Save map cache to s3 bucket

Ollie · September 9, 2021, 7:03am

I’m currently making use of gcsfuse to load data from arrow tables stored in a Google Cloud Storage bucket mounted to a vm folder. The tables were saved automatically when the map() function cached the datasets to the mounted folder which is all well and good but gcsfuse often struggles with large datasets (io errors, sluggish, etc.).

Is there a way of using the equivalent of save_to_disk for the map() function’s caching? That way I could use the s3 filesystem to load the tables in a more stable fashion.

lhoestq · September 9, 2021, 4:40pm

Hi ! When do you experience slow downs or error exactly ?

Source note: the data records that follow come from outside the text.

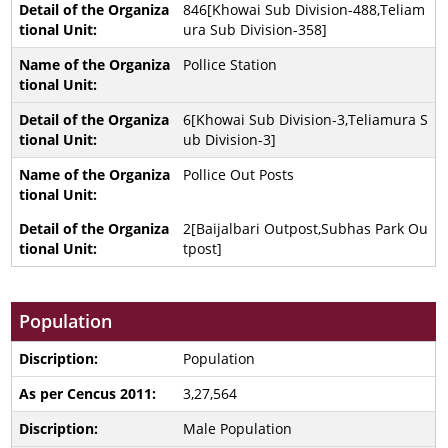
846[Khowai Sub Division-488,Teliam
ura Sub Division-358]
Pollice Station
6[Khowai Sub Division-3,Teliamura S
ub Division-3]
Pollice Out Posts
2[Baijalbari Outpost,Subhas Park Ou
tpost]
Population
Population
3,27,564
Male Population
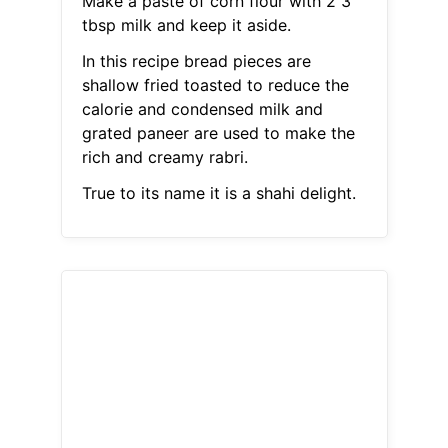
Make a paste of corn flour with 2 3
tbsp milk and keep it aside.
In this recipe bread pieces are
shallow fried toasted to reduce the
calorie and condensed milk and
grated paneer are used to make the
rich and creamy rabri.
True to its name it is a shahi delight.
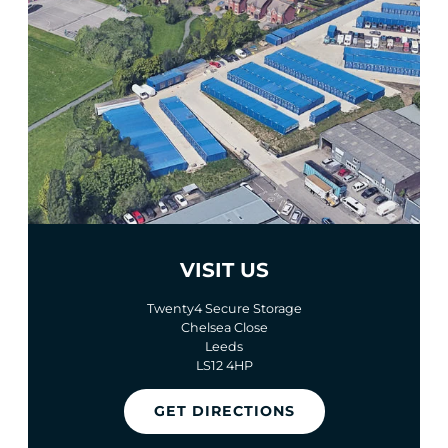
VISIT US
Twenty4 Secure Storage
Chelsea Close
Leeds
LS12 4HP
GET DIRECTIONS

Have you tried making map write to a local directory first (you can pass cache_file_name to map to specify where to write the Arrow data), and then save it to your cloud storage using save_to_disk ?

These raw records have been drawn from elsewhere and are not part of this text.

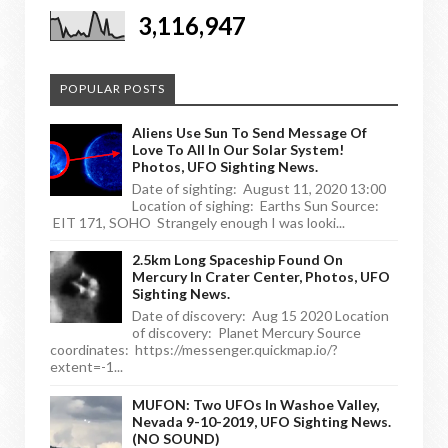
3,116,947
POPULAR POSTS
Aliens Use Sun To Send Message Of
Love To All In Our Solar System!
Photos, UFO Sighting News.
Date of sighting: August 11, 2020 13:00
Location of sighing: Earths Sun Source:
EIT 171, SOHO Strangely enough I was looki...
2.5km Long Spaceship Found On
Mercury In Crater Center, Photos, UFO
Sighting News.
Date of discovery: Aug 15 2020 Location
of discovery: Planet Mercury Source
coordinates: https://messenger.quickmap.io/?
extent=-1...
MUFON: Two UFOs In Washoe Valley,
Nevada 9-10-2019, UFO Sighting News.
(NO SOUND)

This way accessing the data from your processed dataset will be much faster since your dataset will be on your disk.

Ollie · September 9, 2021, 5:14pm

Thanks for the reply! I should have mentioned that the VM has 100GB of disk space in total and the dataset in question is larger than this. By a factor of 5 or so. There is the option of making a new one but I’d like that to be a last resort if possible.

However, now that you mention it, there’s no reason why I can’t just map smaller batches of the data frame it originates from and save_to_disk each local table before deleting it - then using concatenate_datasets afterwards. Very messy though, seeing as each mapping process already uses 30 workers (along with concatenate_datasets).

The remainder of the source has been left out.